House debates

Monday, 22 February 2021

Questions without Notice

COVID-19: Vaccination

2:22 pm

Photo of Greg HuntGreg Hunt (Flinders, Liberal Party, Minister for Health and Aged Care) Share this | Hansard source

I want to thank the member for Reid not just for her question but also for her service in supporting Australians with mental health challenges. One of the most significant things during the course of the difficult year that Australia has had, the year of the global pandemic, has been our continued work on containment in Australia. I'm pleased to be able to inform the House that Australia has now had a fifth day, out of the last six, with zero cases of community transmission. That's a collaborative partnership, a national achievement, of the people, the jurisdictions, the Australian government and the medical profession. But we know we won't be fully safe until the world is safe, and that's why a vaccine is so important.

Yesterday I had the privilege of joining the Prime Minister as Jane Malysiak became the first Australian to be given the vaccine. This morning I was privileged to join the ACT, showing the partnership between the Commonwealth and the territories and states.

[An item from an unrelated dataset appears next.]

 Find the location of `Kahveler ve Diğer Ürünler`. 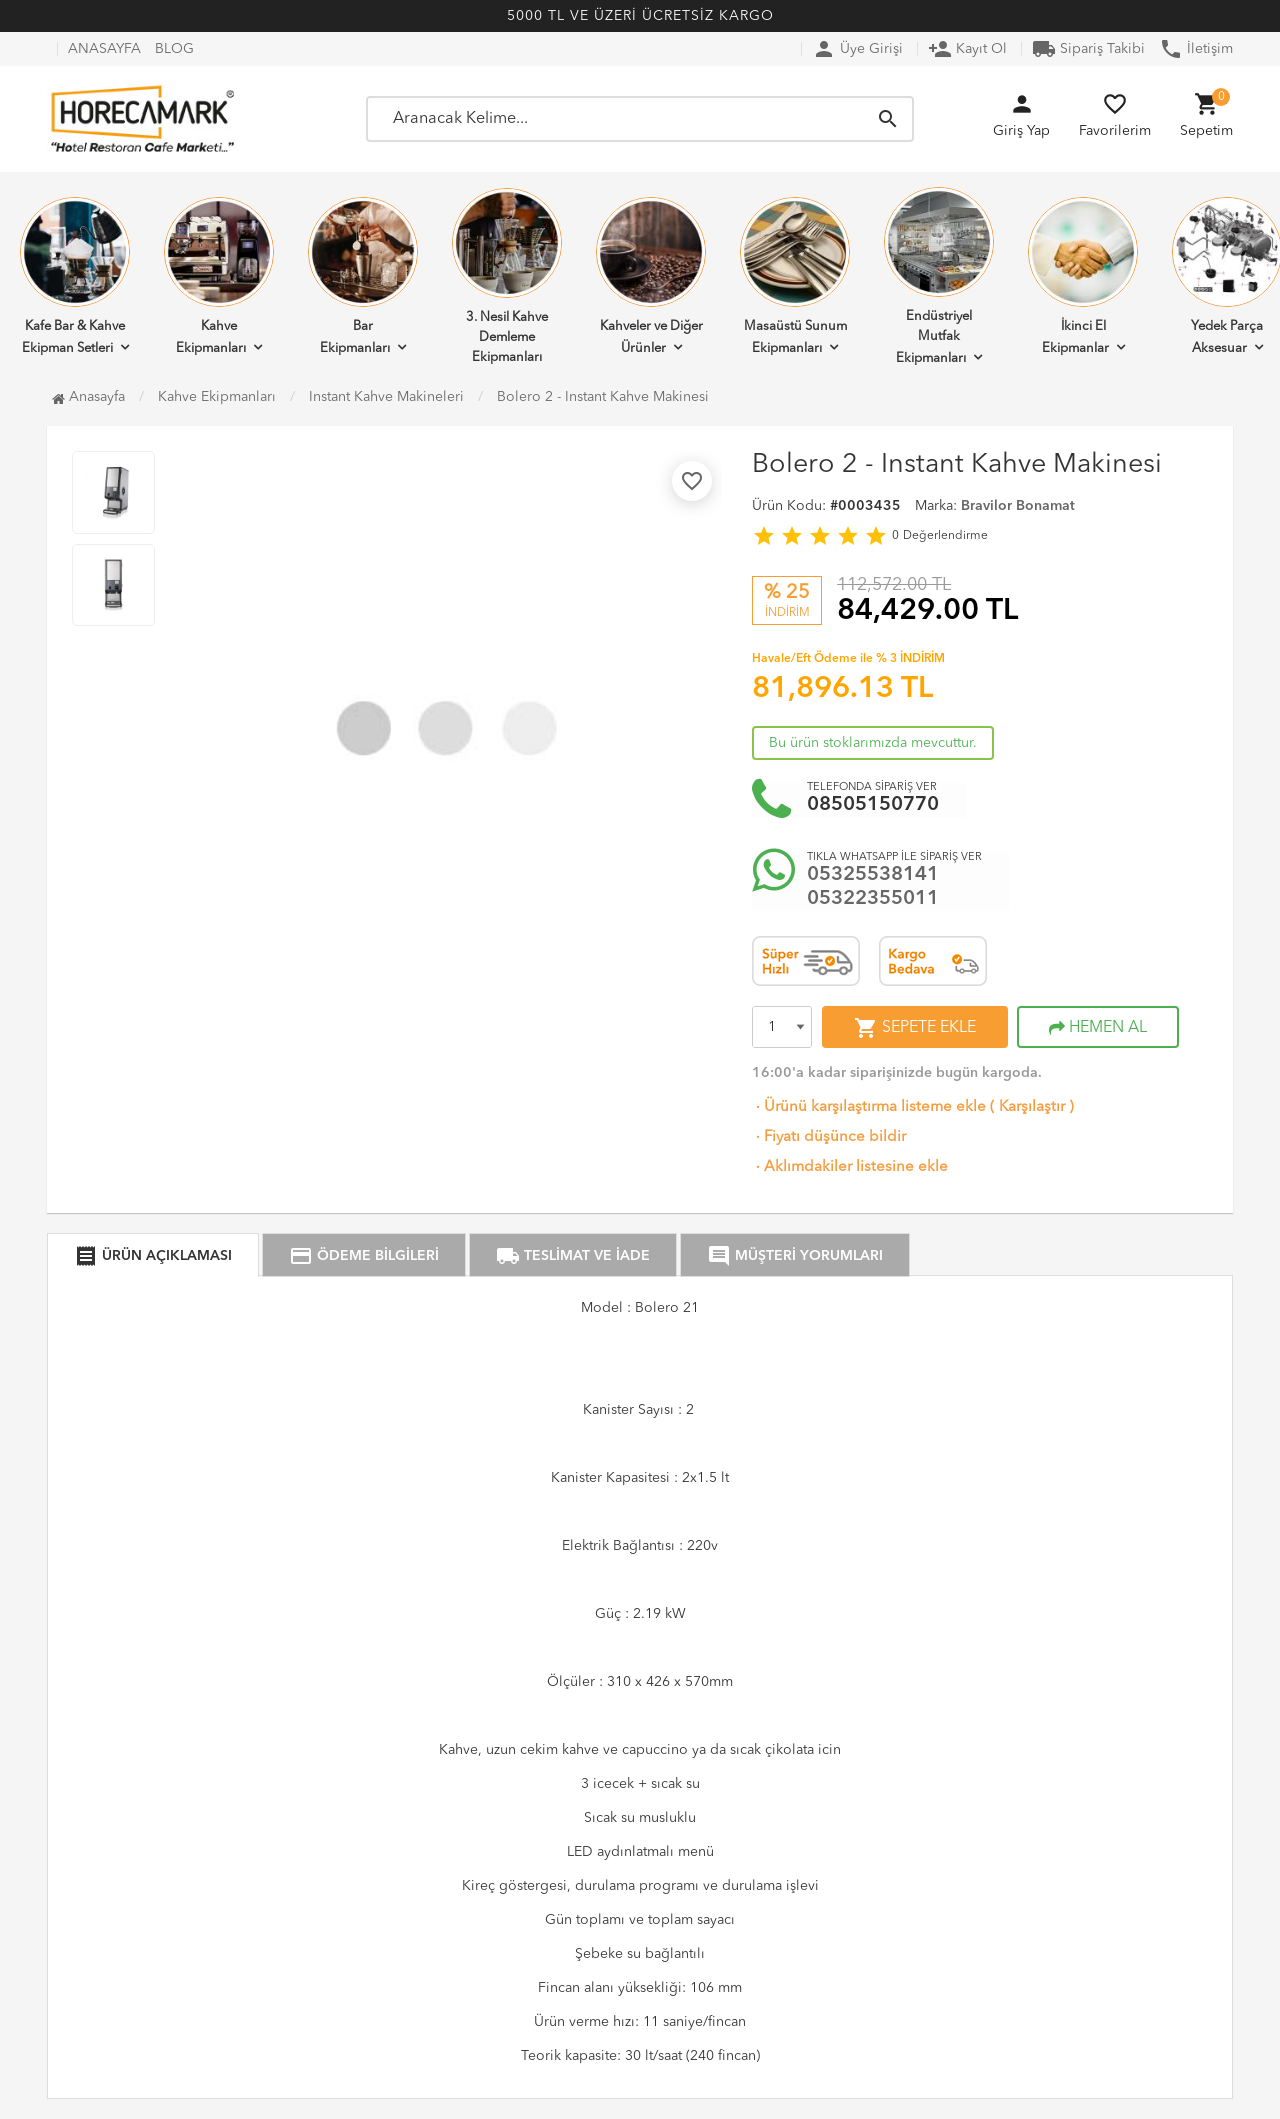

Kahveler ve Diğer Ürünler is located at coordinates (651, 276).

I was with the ACT health minister, Rachel Stephen-Smith, when Maddy, a nurse, was given the vaccine. Tomorrow, I understand, the Leader of the Opposition and the Leader of the Greens will put their shoulders to the cause, and I want to thank them for their contribution and their part. They've been playing an important role. This reaches across all parties. It reaches across all circumstances. I want to thank everybody for being involved.

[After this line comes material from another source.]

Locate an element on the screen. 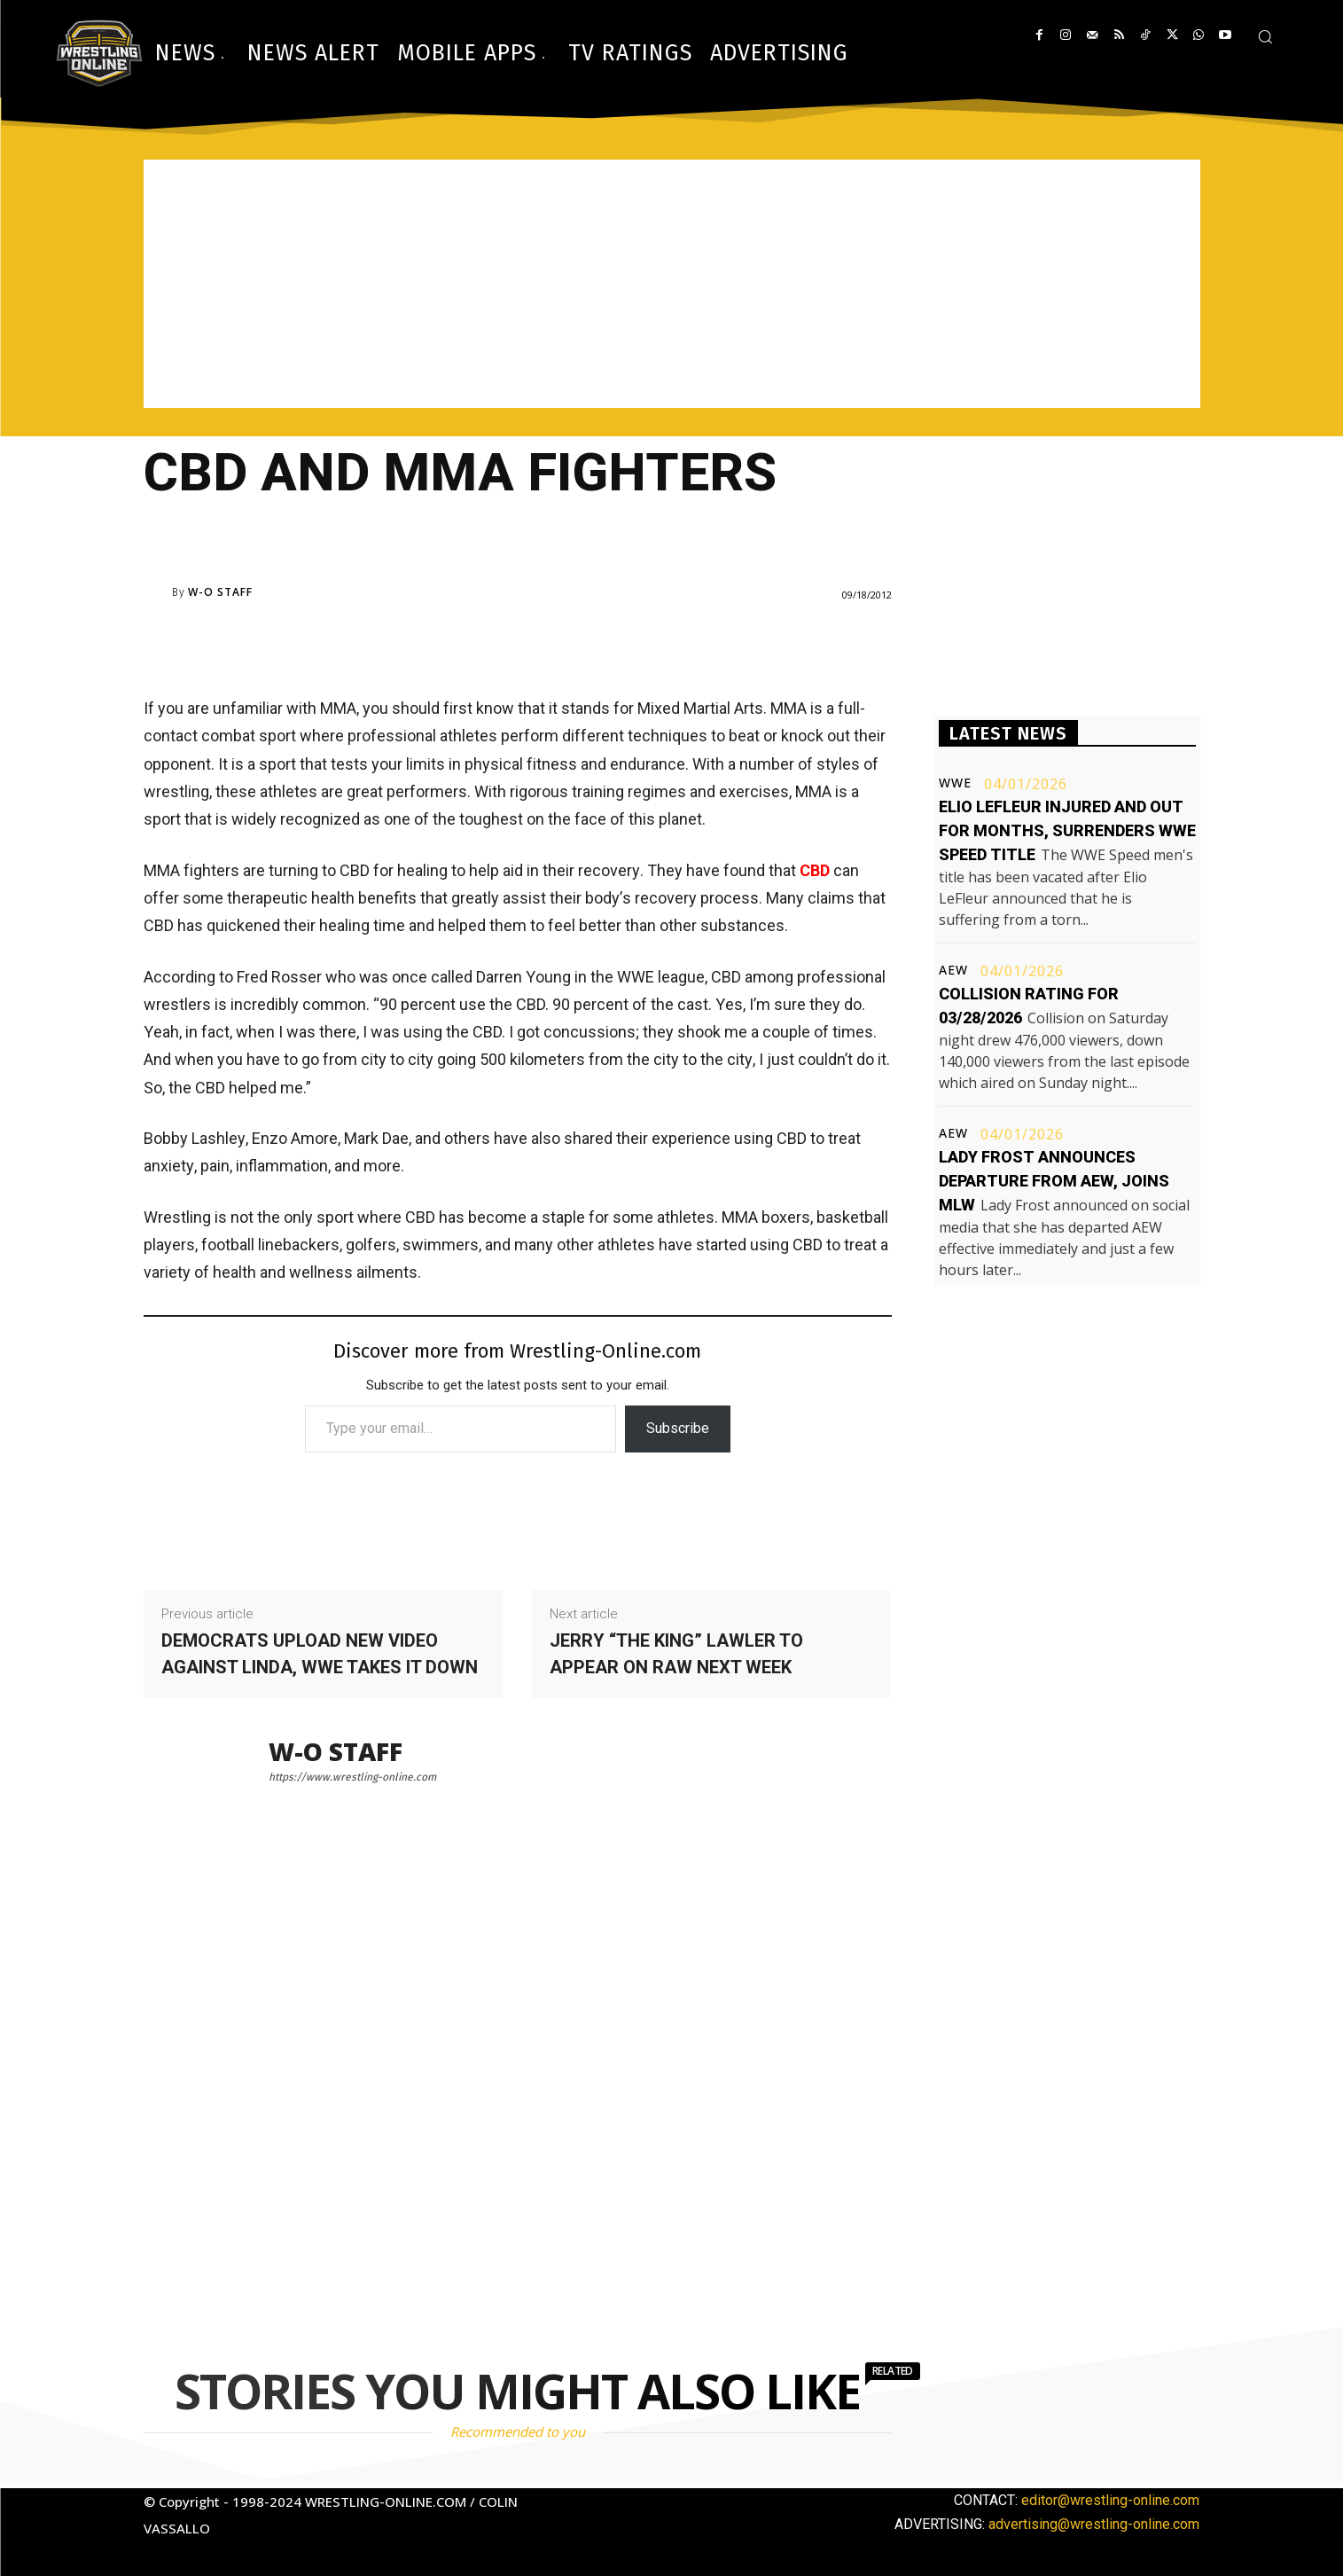  [Advertisement] is located at coordinates (672, 284).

What we've seen is that Australians are stepping up to the cause, and they will step up to the cause. We had people such as Mila, a disability support worker who started life in the Philippines, who was there yesterday, who said it was one of the great honours of her life to be saying to the Australian people that she was contributing. She supports our disability patients as a carer and she was putting herself forward to be part of this great Australian project. This Australian project, involving people from all corners of the land, begins this week with our elderly Australians in aged care and those in disability care, with their carers and our frontline health workers, and with our border and quarantine workers. We had the privilege of meeting some of those yesterday, some who had been working in the program throughout so much of the last year. All of these people have helped to keep us safe so far. But now it's our turn to help keep them safe, and that's what this vaccination program is about: it's about keeping Australians safe.